From d88a0dbf82bd180e66b53cca2bc0781179de42a9 Mon Sep 17 00:00:00 2001
From: robcaulk <rob.caulk@gmail.com>
Date: Sun, 21 Aug 2022 19:58:36 +0200
Subject: [PATCH] add sb3_contrib models to the available agents. include
 sb3_contrib in requirements.

---
 freqtrade/freqai/RL/Base5ActionRLEnv.py       |  2 -
 .../RL/BaseReinforcementLearningModel.py      | 54 +++++++++++--------
 requirements-freqai.txt                       |  4 +-
 3 files changed, 35 insertions(+), 25 deletions(-)

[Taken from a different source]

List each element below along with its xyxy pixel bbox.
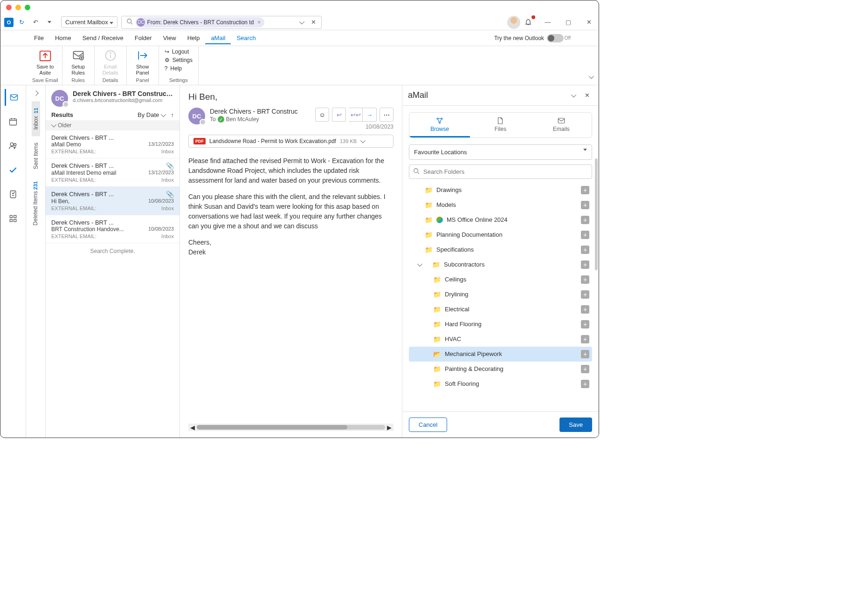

diff --git a/freqtrade/freqai/RL/Base5ActionRLEnv.py b/freqtrade/freqai/RL/Base5ActionRLEnv.py
index b2aeef73b..94de259a9 100644
--- a/freqtrade/freqai/RL/Base5ActionRLEnv.py
+++ b/freqtrade/freqai/RL/Base5ActionRLEnv.py
@@ -223,12 +223,10 @@ class Base5ActionRLEnv(gym.Env):
                     (action == Actions.Neutral.value and self._position == Positions.Long) or
                     (action == Actions.Short_enter.value and self._position == Positions.Short) or
                     (action == Actions.Short_enter.value and self._position == Positions.Long) or
-                    # (action == Actions.Short_exit.value and self._position == Positions.Short) or
                     (action == Actions.Short_exit.value and self._position == Positions.Long) or
                     (action == Actions.Short_exit.value and self._position == Positions.Neutral) or
                     (action == Actions.Long_enter.value and self._position == Positions.Long) or
                     (action == Actions.Long_enter.value and self._position == Positions.Short) or
-                    # (action == Actions.Long_exit.value and self._position == Positions.Long) or
                     (action == Actions.Long_exit.value and self._position == Positions.Short) or
                     (action == Actions.Long_exit.value and self._position == Positions.Neutral))
 
diff --git a/freqtrade/freqai/RL/BaseReinforcementLearningModel.py b/freqtrade/freqai/RL/BaseReinforcementLearningModel.py
index a0d5425d3..bb858f3cf 100644
--- a/freqtrade/freqai/RL/BaseReinforcementLearningModel.py
+++ b/freqtrade/freqai/RL/BaseReinforcementLearningModel.py
@@ -6,6 +6,7 @@ import numpy.typing as npt
 import pandas as pd
 from pandas import DataFrame
 from abc import abstractmethod
+from freqtrade.exceptions import OperationalException
 from freqtrade.freqai.data_kitchen import FreqaiDataKitchen
 from freqtrade.freqai.freqai_interface import IFreqaiModel
 from freqtrade.freqai.RL.Base5ActionRLEnv import Base5ActionRLEnv, Actions, Positions
@@ -21,6 +22,9 @@ logger = logging.getLogger(__name__)
 
 torch.multiprocessing.set_sharing_strategy('file_system')
 
+SB3_MODELS = ['PPO', 'A2C', 'DQN', 'TD3', 'SAC']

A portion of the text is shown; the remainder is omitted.